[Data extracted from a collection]
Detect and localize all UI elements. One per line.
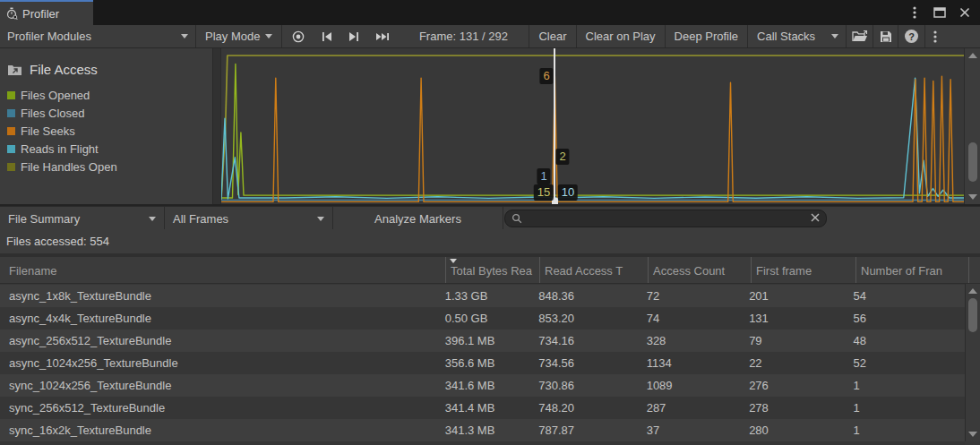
table-cell: async_4x4k_TextureBundle [0,307,443,329]
clear-on-play-button[interactable]: Clear on Play [576,25,665,47]
clear-search-icon[interactable] [811,213,820,224]
close-icon[interactable] [959,6,971,19]
call-stacks-label: Call Stacks [757,30,815,43]
scroll-up-icon[interactable] [968,288,977,294]
chart-series-file-seeks [221,76,965,201]
legend-item-file-seeks[interactable]: File Seeks [7,122,117,140]
call-stacks-button[interactable]: Call Stacks [747,25,824,47]
profiler-modules-dropdown[interactable]: Profiler Modules [0,25,195,47]
column-header-first-frame[interactable]: First frame [751,257,855,283]
column-header-total-bytes-rea[interactable]: Total Bytes Rea [445,257,539,283]
chevron-down-icon [149,217,156,221]
scroll-down-icon[interactable] [968,432,977,437]
file-access-icon [7,64,22,76]
help-button[interactable]: ? [898,25,924,47]
legend-swatch [7,109,15,117]
panel-chart-divider [212,48,220,204]
chart-scrollbar[interactable] [964,48,980,204]
table-cell: 278 [747,397,851,419]
module-title: File Access [30,62,98,77]
column-header-label: First frame [756,264,812,278]
table-cell: 396.1 MB [443,329,537,352]
previous-frame-button[interactable] [314,25,340,47]
profiler-stopwatch-icon [5,7,18,20]
chart-scrollbar-thumb[interactable] [968,142,977,182]
table-cell: 341.4 MB [443,397,537,419]
table-row[interactable]: async_1024x256_TextureBundle356.6 MB734.… [0,352,965,374]
chart-canvas [221,48,965,204]
column-header-filename[interactable]: Filename [0,257,445,283]
call-stacks-dropdown-button[interactable] [824,25,846,47]
legend-item-reads-in-flight[interactable]: Reads in Flight [7,140,117,158]
table-cell: 72 [645,285,747,307]
clear-button[interactable]: Clear [529,25,575,47]
step-forward-icon [347,30,361,43]
legend-swatch [7,127,15,135]
column-header-access-count[interactable]: Access Count [648,257,751,283]
table-cell: 853.20 [537,307,644,329]
record-button[interactable] [281,25,314,47]
column-header-read-access-t[interactable]: Read Access T [539,257,648,283]
play-mode-label: Play Mode [205,30,260,43]
tab-profiler[interactable]: Profiler [0,0,93,25]
frame-counter: Frame: 131 / 292 [398,25,529,47]
table-cell: sync_16x2k_TextureBundle [0,419,443,441]
table-cell: async_1x8k_TextureBundle [0,285,443,307]
column-header-number-of-fran[interactable]: Number of Fran [855,257,969,283]
current-frame-button[interactable] [367,25,398,47]
table-cell: 848.36 [537,285,644,307]
legend-item-files-closed[interactable]: Files Closed [7,104,117,122]
frame-marker-label: 6 [539,68,553,84]
skip-forward-icon [374,30,391,43]
deep-profile-button[interactable]: Deep Profile [665,25,748,47]
details-toolbar: File Summary All Frames Analyze Markers [0,206,980,229]
scroll-down-icon[interactable] [968,194,977,200]
load-profile-button[interactable] [846,25,873,47]
analyze-markers-button[interactable]: Analyze Markers [333,207,503,230]
table-cell: 1.33 GB [443,285,537,307]
scroll-up-icon[interactable] [968,53,977,58]
file-access-chart[interactable]: 6211510 [220,48,964,204]
maximize-icon[interactable] [933,6,946,19]
play-mode-dropdown[interactable]: Play Mode [195,25,281,47]
chart-series-reads-in-flight [221,78,965,200]
table-cell: 280 [747,419,851,441]
selected-frame-line[interactable] [554,48,555,204]
profiler-modules-label: Profiler Modules [7,30,91,43]
table-cell: 356.6 MB [443,352,537,374]
search-input[interactable] [527,212,806,226]
table-cell: 341.6 MB [443,374,537,397]
table-cell: 276 [747,374,851,397]
save-profile-button[interactable] [873,25,898,47]
tab-menu-kebab-icon[interactable] [908,6,921,19]
table-cell: 287 [645,397,747,419]
frame-marker-label: 10 [558,184,578,201]
table-cell: async_256x512_TextureBundle [0,329,443,352]
table-row[interactable]: sync_256x512_TextureBundle341.4 MB748.20… [0,397,965,419]
table-cell: 748.20 [537,397,644,419]
table-cell: 52 [852,352,965,374]
legend-item-files-opened[interactable]: Files Opened [7,86,117,104]
table-scrollbar[interactable] [965,284,980,441]
search-field[interactable] [504,210,827,227]
table-cell: sync_256x512_TextureBundle [0,397,443,419]
table-row[interactable]: async_1x8k_TextureBundle1.33 GB848.36722… [0,285,965,307]
table-cell: 341.3 MB [443,419,537,441]
column-header-label: Read Access T [545,264,623,278]
next-frame-button[interactable] [340,25,367,47]
table-row[interactable]: async_256x512_TextureBundle396.1 MB734.1… [0,329,965,352]
legend-item-file-handles-open[interactable]: File Handles Open [7,158,117,175]
toolbar-menu-kebab-icon[interactable] [924,25,944,47]
all-frames-dropdown[interactable]: All Frames [165,207,333,230]
file-summary-dropdown[interactable]: File Summary [0,207,165,230]
frame-counter-label: Frame: 131 / 292 [419,30,508,43]
table-row[interactable]: sync_16x2k_TextureBundle341.3 MB787.8737… [0,419,965,441]
table-cell: 328 [645,329,747,352]
table-row[interactable]: async_4x4k_TextureBundle0.50 GB853.20741… [0,307,965,329]
table-cell: 734.56 [537,352,644,374]
column-header-label: Access Count [653,264,725,278]
table-row[interactable]: sync_1024x256_TextureBundle341.6 MB730.8… [0,374,965,397]
table-scrollbar-thumb[interactable] [968,298,977,332]
table-cell: 1 [852,374,965,397]
module-panel-file-access[interactable]: File Access Files OpenedFiles ClosedFile… [0,48,212,204]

WHAT YOU ARE ASKED TO DO: Counting every line of the entries that holds the word "menu", report the total and no other text.

TASK RESULT: 2